Temporary Layoffs 101

by | Jun 26, 2012 | Blog, Layoffs



Temporary Layoffs 101

by | Jun 26, 2012 | Blog, Layoffs | 0 comments


The Employment Standards Act of BC allows employers to temporarily layoff employees only if the layoff:

  • is expressly provided for in the employee’s contract of employment;
  • is implied by well-known industry-wide practice (e.g. logging, where work cannot be performed during “break-up”); or
  • is agreed to by the employee.

If an employer lays off an employee in situations other than those described above, the layoff would amount to a termination  (unless the employee is exempt from the application of the Employment Standards Act).

Where a layoff amounts to a termination of employment, the termination date is the first day of the layoff, and the employee’s entitlement to compensation for length of service is based on that date.

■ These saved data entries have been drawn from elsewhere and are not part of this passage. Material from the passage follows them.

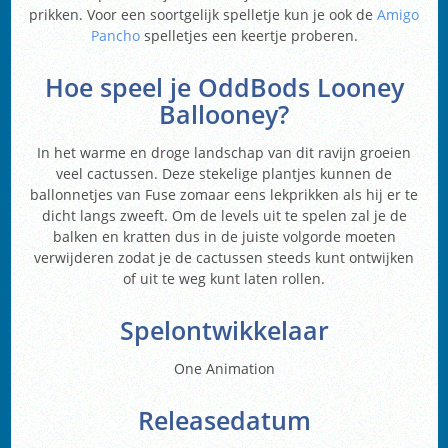
prikken. Voor een soortgelijk spelletje kun je ook de
Amigo
Pancho
spelletjes een keertje proberen.
Hoe speel je OddBods Looney
Ballooney?
In het warme en droge landschap van dit ravijn groeien
veel cactussen. Deze stekelige plantjes kunnen de
ballonnetjes van Fuse zomaar eens lekprikken als hij er te
dicht langs zweeft. Om de levels uit te spelen zal je de
balken en kratten dus in de juiste volgorde moeten
verwijderen zodat je de cactussen steeds kunt ontwijken
of uit te weg kunt laten rollen.
Spelontwikkelaar
One Animation
Releasedatum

The maximum length of a temporary layoff is 13 weeks in a consecutive 20 week period.  The 20 week period begins on the first day of the layoff  and the layoff becomes a termination once the 13 week period is exceeded.  If an employee earns less than 50% of his/her regular wages in a week that falls within the 20 week period, that week will count towards the 13 week period.

For a unionized employee, a temporary layoff becomes a termination when the recall period set out in the collective agreement is exceeded.

Temporary layoffs are complicated and employers should seek legal advice before taking such action.